Corrupted Multidimensional Binary Search: Learning in the Presence of Irrational Agents

Standard game-theoretic formulations for settings like contextual pricing and security games assume that agents act in accordance with a specific behavioral model. In practice however, some agents may not prescribe to the dominant behavioral model or may act in ways that are arbitrarily inconsistent. Existing algorithms heavily depend on the model being (approximately) accurate for all agents and have poor performance in the presence of even a few such arbitrarily irrational agents. How do we design learning algorithms that are robust to the presence of arbitrarily irrational agents? We address this question for a number of canonical game-theoretic applications by designing a robust algorithm for the fundamental problem of multidimensional binary search. The performance of our algorithm degrades gracefully with the number of corrupted rounds, which correspond to irrational agents and need not be known in advance. As binary search is the key primitive in algorithms for contextual pricing, Stackelberg Security Games, and other game-theoretic applications, we immediately obtain robust algorithms for these settings. Our techniques draw inspiration from learning theory, game theory, high-dimensional geometry, and convex analysis, and may be of independent algorithmic interest.

Corruption Robust Exploration in Episodic Reinforcement Learning

We initiate the study of multi-stage episodic reinforcement learning under adversarial manipulations in both the rewards and the transition probabilities of the underlying system. Existing efficient algorithms heavily rely on the "optimism under uncertainty" principle which dictates their behavior and does not allow flexibility to perform corruption-robust exploration. We address this by (i) departing from the optimistic behavior, and (ii) creating a general framework that incorporates the principle of action-elimination. (This principle has been essential for corruption-robust exploration in multi-armed bandits, a degenerate special case of episodic reinforcement learning.) Despite constructing a lower bound for a straightforward implementation of action-elimination, we provide a clean and modular way to transfer it to episodic reinforcement learning. Our algorithm enjoys near-optimal guarantees in the absence of adversarial manipulations, has performance that degrades gracefully as the amount of corruption increases, and does not need to know this amount. Our results shed new light on the broader question of robust exploration, and suggest a way to address a rather daunting mismatch between optimistic algorithms and algorithms with higher flexibility. To demonstrate the applicability of our framework, we provide a second instantiation thereof, showing how it can provide efficient guarantees for the stochastic setting, despite doing almost uniform exploration across plausibly optimal actions.
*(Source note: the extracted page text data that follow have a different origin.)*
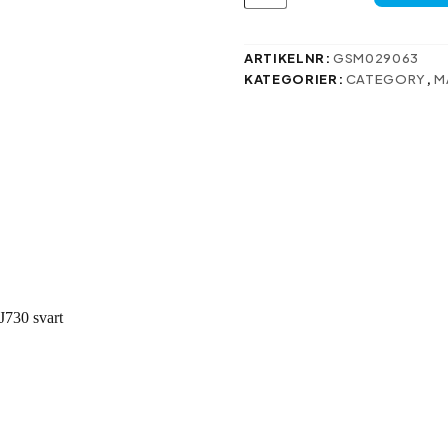
för
Samsung
Galaxy
J7
ARTIKELNR:
GSM029063
2017
KATEGORIER:
CATEGORY
,
M
J730
svart
mängd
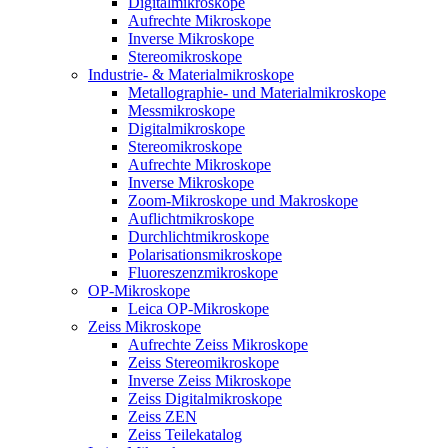
Digitalmikroskope
Aufrechte Mikroskope
Inverse Mikroskope
Stereomikroskope
Industrie- & Materialmikroskope
Metallographie- und Materialmikroskope
Messmikroskope
Digitalmikroskope
Stereomikroskope
Aufrechte Mikroskope
Inverse Mikroskope
Zoom-Mikroskope und Makroskope
Auflichtmikroskope
Durchlichtmikroskope
Polarisationsmikroskope
Fluoreszenzmikroskope
OP-Mikroskope
Leica OP-Mikroskope
Zeiss Mikroskope
Aufrechte Zeiss Mikroskope
Zeiss Stereomikroskope
Inverse Zeiss Mikroskope
Zeiss Digitalmikroskope
Zeiss ZEN
Zeiss Teilekatalog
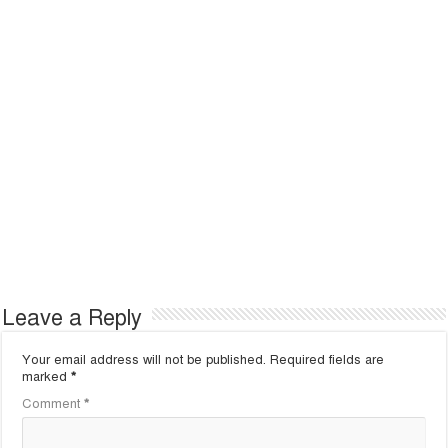
Leave a Reply
Your email address will not be published.
Required fields are
marked
*
Comment
*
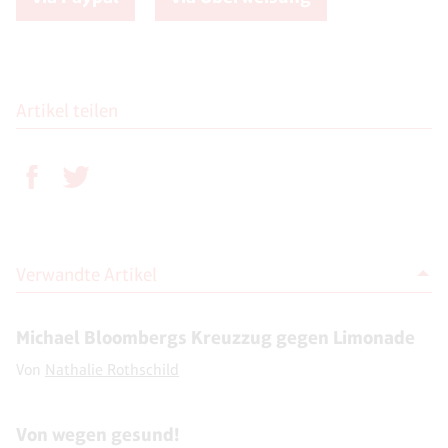
Artikel teilen
Verwandte Artikel
Michael Bloombergs Kreuzzug gegen Limonade
Von
Nathalie Rothschild
Von wegen gesund!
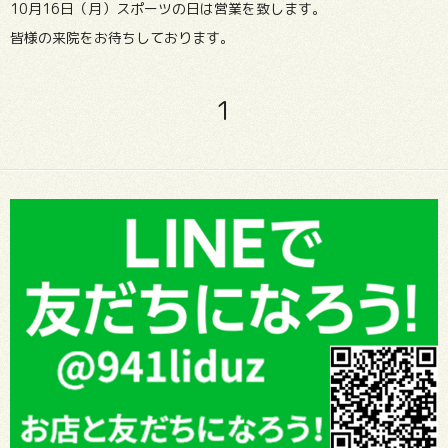
10月16日（月）スポーツの日は営業を致します。
皆様の来院をお待ちしております。
1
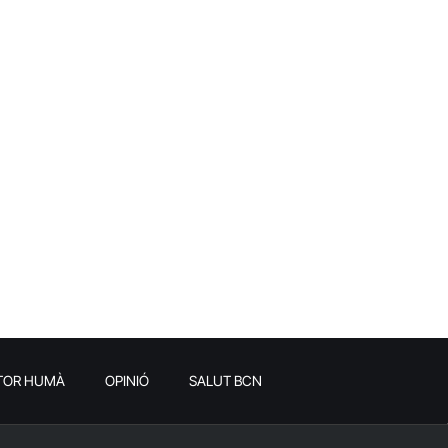
TOR HUMÀ
OPINIÓ
SALUT BCN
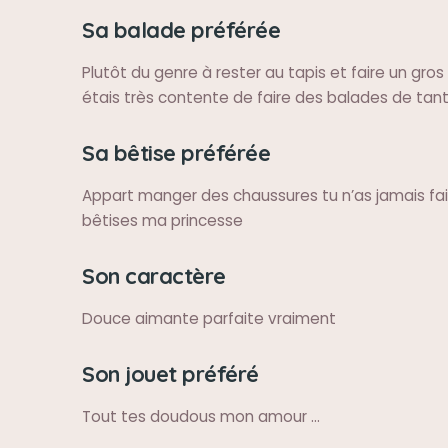
Sa balade préférée
Plutôt du genre à rester au tapis et faire un gro
étais très contente de faire des balades de tant
Sa bêtise préférée
Appart manger des chaussures tu n’as jamais fa
bêtises ma princesse
Son caractère
Douce aimante parfaite vraiment
Son jouet préféré
Tout tes doudous mon amour …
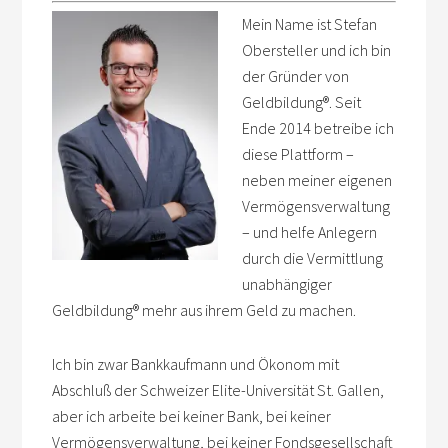
Mein Name ist Stefan
Obersteller und ich bin
der Gründer von
Geldbildung
®
. Seit
Ende 2014 betreibe ich
diese Plattform –
neben meiner eigenen
Vermögensverwaltung
– und helfe Anlegern
durch die Vermittlung
unabhängiger
Geldbildung
®
mehr aus ihrem Geld zu machen.
Ich bin zwar Bankkaufmann und Ökonom mit
Abschluß der Schweizer Elite-Universität St. Gallen,
aber ich arbeite bei keiner Bank, bei keiner
Vermögensverwaltung, bei keiner Fondsgesellschaft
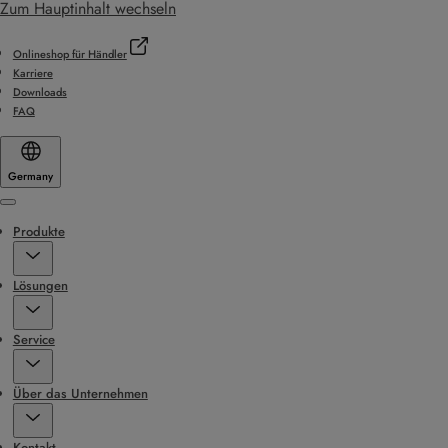
Zum Hauptinhalt wechseln
Onlineshop für Händler
Karriere
Downloads
FAQ
Germany
Menu
Produkte
Lösungen
Service
Über das Unternehmen
Kontakt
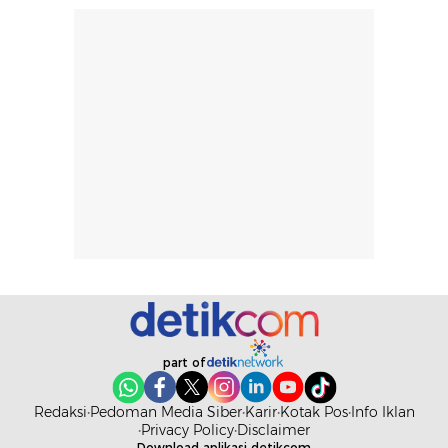
rambut terasa
mencoba, review
berat. Perlu
ini berfokus pada
diingat bahwa
kesan awal
ketahanan aroma
penggunaan.
dapat berbeda
Penilaian
pada setiap orang,
mengenai
tergantung jenis
performa dalam
rambut, aktivitas,
jangka panjang,
dan kondisi
seperti
lingkungan.
kenyamanan
Namun, dari
setelah
pengalaman
pemakaian rutin
penggunaan
atau
hingga repurchase
kecocokannya
beberapa kali,
pada berbagai
part of
performanya
kondisi kulit,
terasa cukup
masih
Redaksi
Pedoman Media Siber
Karir
Kotak Pos
Info Iklan
konsisten untuk
memerlukan
Privacy Policy
Disclaimer
Download aplikasi detikcom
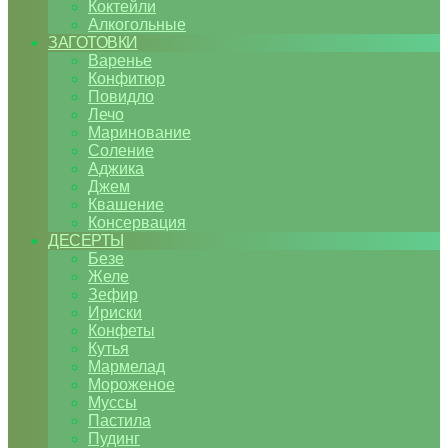
Коктейли
Алкогольные
ЗАГОТОВКИ
Варенье
Конфитюр
Повидло
Лечо
Маринование
Соление
Аджика
Джем
Квашение
Консервация
ДЕСЕРТЫ
Безе
Желе
Зефир
Ириски
Конфеты
Кутья
Мармелад
Мороженое
Муссы
Пастила
Пудинг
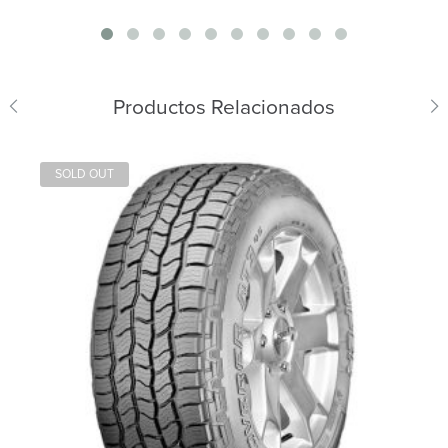
Productos Relacionados
SOLD OUT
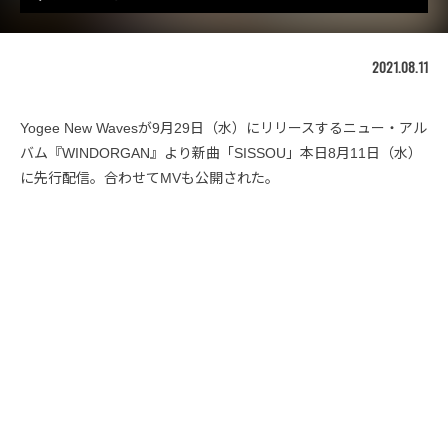
2021.08.11
Yogee New Wavesが9月29日（水）にリリースするニュー・アル
バム『WINDORGAN』より新曲「SISSOU」本日8月11日（水）
に先行配信。合わせてMVも公開された。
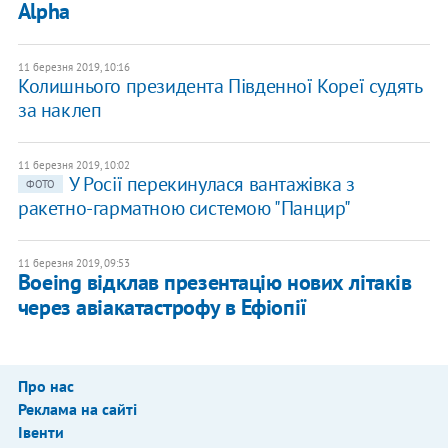
Alpha
11 березня 2019, 10:16
Колишнього президента Південної Кореї судять
за наклеп
11 березня 2019, 10:02
У Росії перекинулася вантажівка з
ФОТО
ракетно-гарматною системою "Панцир"
11 березня 2019, 09:53
Boeing відклав презентацію нових літаків
через авіакатастрофу в Ефіопії
Про нас
Реклама на сайті
Івенти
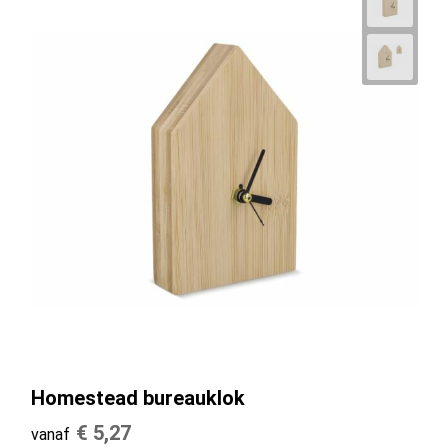
Homestead bureauklok
€ 5,27
vanaf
Advancing subgroup fairness via sleeping experts

We study methods for improving fairness to subgroups in settings with overlapping populations and sequential predictions. Classical notions of fairness focus on the balance of some property across different populations. However, in many applications the goal of the different groups is not to be predicted equally but rather to be predicted well. We demonstrate that the task of satisfying this guarantee for multiple overlapping groups is not straightforward and show that for the simple objective of unweighted average of false negative and false positive rate, satisfying this for overlapping populations can be statistically impossible even when we are provided predictors that perform well separately on each subgroup. On the positive side, we show that when individuals are equally important to the different groups they belong to, this goal is achievable; to do so, we draw a connection to the sleeping experts literature in online learning. Motivated by the one-sided feedback in natural settings of interest, we extend our results to such a feedback model. We also provide a game-theoretic interpretation of our results, examining the incentives of participants to join the system and to provide the system full information about predictors they may possess. We end with several interesting open problems concerning the strength of guarantees that can be achieved in a computationally efficient manner.